Amor propio o vanidad


Prócoro Hernández Oropeza

El amor propio, el amor por uno mismo está emparentado con la vanidad o el orgullo. Quien siente amor propio es diferente a amarse a sí mismo; el primero se refiere a aquella persona que se adora a sí misma, que se cree más bonita, más importante, más buena o justa. Se nutre del alimento egoico del más, lo que hace que esa persona se idolatre con locura.
En el segundo aspecto, amarse así mismo no es enamorarse de los aspectos externos, de su cuerpo o su personalidad; se reconoce que es una esencia divina, un ser de luz y por tanto se ama sin condiciones, al mismo tiempo que ama a otros en las mismas circunstancias. De lo contrario, aquella sentencia bíblica de Jesús: “Amaos los unos a los otros como yo los he amado”, no tendría sentido. Sin esa condición no se pueden alcanzar niveles superiores del amor: el amor desinteresado que da sin pedir nada ni recibir nada en cambio y después el amor incondicional, el Amor que da todo, incluso la propia vida… Un amor especial fraternal, por lo tanto, libre de celosías, envidias, no sentirse mejor que otros.
En respuesta a la pregunta que le hacen a Jesús sobre cuál es el primero de los mandamientos, Jesús responde: «El primero es: “Escucha Israel, el Señor, nuestro Dios, es el único Señor, y amarás al Señor tu Dios con todo tu corazón, con toda tu alma, con toda tu mente y con todas tus fuerzas”. El segundo es: “Amarás a tu prójimo como a ti mismo”. En estos mandamientos se resumen los ocho posteriores, de tal caso que no existe otro mandamiento mayor que éstos.
El apóstol san Pablo lo recuerda: «El que ama al prójimo ha cumplido la ley. En efecto, lo de: no adulterarás, no matarás, no robarás, no codiciarás y todos los demás preceptos, se resumen en esta fórmula: amarás a tu prójimo como a ti mismo. La caridad no hace mal al prójimo. La caridad es, por tanto, la ley en su plenitud» (Rm 13, 8-10).
Cuando expresamos amor propio, es el yo quien goza cuando la gente le admira, lo idolatra, lo venera. Es decir, el yo se adorna para que otros le adoren. Por ella la mujer o el hombre se ponen ante el espejo y se adornan lo mejor que pueden, se peinan, se ponen gel, perfume, buena ropa, se pintan y se vanaglorian, con el único afán de quedar bien con el otro o los otros o con la finalidad de que los demás les digan: ¡eres hermosa, eres bella eres divina!
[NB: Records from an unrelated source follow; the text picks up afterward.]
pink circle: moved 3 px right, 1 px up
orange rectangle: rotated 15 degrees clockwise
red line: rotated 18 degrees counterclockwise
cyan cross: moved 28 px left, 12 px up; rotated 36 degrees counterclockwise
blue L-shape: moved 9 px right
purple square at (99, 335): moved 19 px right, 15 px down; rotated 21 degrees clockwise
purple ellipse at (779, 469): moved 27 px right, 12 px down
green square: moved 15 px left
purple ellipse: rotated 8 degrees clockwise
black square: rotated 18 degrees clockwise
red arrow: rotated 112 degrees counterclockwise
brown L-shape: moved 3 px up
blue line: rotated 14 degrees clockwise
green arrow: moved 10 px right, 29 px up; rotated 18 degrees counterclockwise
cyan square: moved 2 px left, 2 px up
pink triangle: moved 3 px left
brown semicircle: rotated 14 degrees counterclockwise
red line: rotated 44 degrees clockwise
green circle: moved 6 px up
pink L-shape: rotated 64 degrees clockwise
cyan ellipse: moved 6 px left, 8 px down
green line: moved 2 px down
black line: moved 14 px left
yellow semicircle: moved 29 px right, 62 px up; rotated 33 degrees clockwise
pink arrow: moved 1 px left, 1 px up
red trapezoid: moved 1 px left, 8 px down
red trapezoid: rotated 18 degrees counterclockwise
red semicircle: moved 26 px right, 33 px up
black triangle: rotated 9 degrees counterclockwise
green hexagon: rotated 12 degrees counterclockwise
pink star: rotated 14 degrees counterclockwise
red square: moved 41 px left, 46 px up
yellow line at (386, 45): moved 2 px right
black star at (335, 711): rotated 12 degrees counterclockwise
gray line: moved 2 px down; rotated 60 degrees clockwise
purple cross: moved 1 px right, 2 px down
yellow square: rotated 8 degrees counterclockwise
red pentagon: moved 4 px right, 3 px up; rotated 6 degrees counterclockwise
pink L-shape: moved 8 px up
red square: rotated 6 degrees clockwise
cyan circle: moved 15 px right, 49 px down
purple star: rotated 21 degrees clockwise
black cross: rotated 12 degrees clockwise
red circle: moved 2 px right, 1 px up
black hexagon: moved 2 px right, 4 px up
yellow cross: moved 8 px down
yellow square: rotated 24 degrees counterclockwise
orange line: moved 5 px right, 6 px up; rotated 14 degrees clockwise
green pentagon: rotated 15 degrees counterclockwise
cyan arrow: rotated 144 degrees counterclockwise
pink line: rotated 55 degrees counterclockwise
Ante el espejo cada persona revive, le da vida a aquel joven de la mitología griega llamado Narciso. Como todos le decían que era guapo, hermoso, varonil y decenas de epítetos, eso fue sembrando su ego de la vanidad. Como el oráculo le había dicho a su madre que Narciso (de donde se deriva la palabra narcisista) iba a ser una persona muy especial, le prohibió el uso de espejos, pero la gente que le veía se convirtió en su espejo y todos le decían cómo se veía físicamente. El día que vio su rostro en un lago quedó prendido de él, se enamoró de sí mismo, de tal suerte que no se desprendió de su imagen ni de día ni de noche, hasta que murió. Ese mito nos refleja con gran certeza cómo se manifiesta en nosotros el ego del orgullo o vanidad y moriremos como Narciso si nos enamoramos de nuestro cuerpo, de nuestra personalidad. Esa muerte no es física, es la muerte espiritual.
En el amor propio nadie se cree malo, todas las gentes se auto consideran buenas y justas y llega a aborrecer a todo aquel que le hieran el amor propio. Y cuando aborrecemos a alguien si motivo alguno, sencillamente ese alguien está personificando algunos de los errores que cargamos muy escondidos en nuestra psique, se convierten en nuestros verdaderos espejos. La verdad es que los errores que en otros achacamos los llevamos nosotros muy adentro.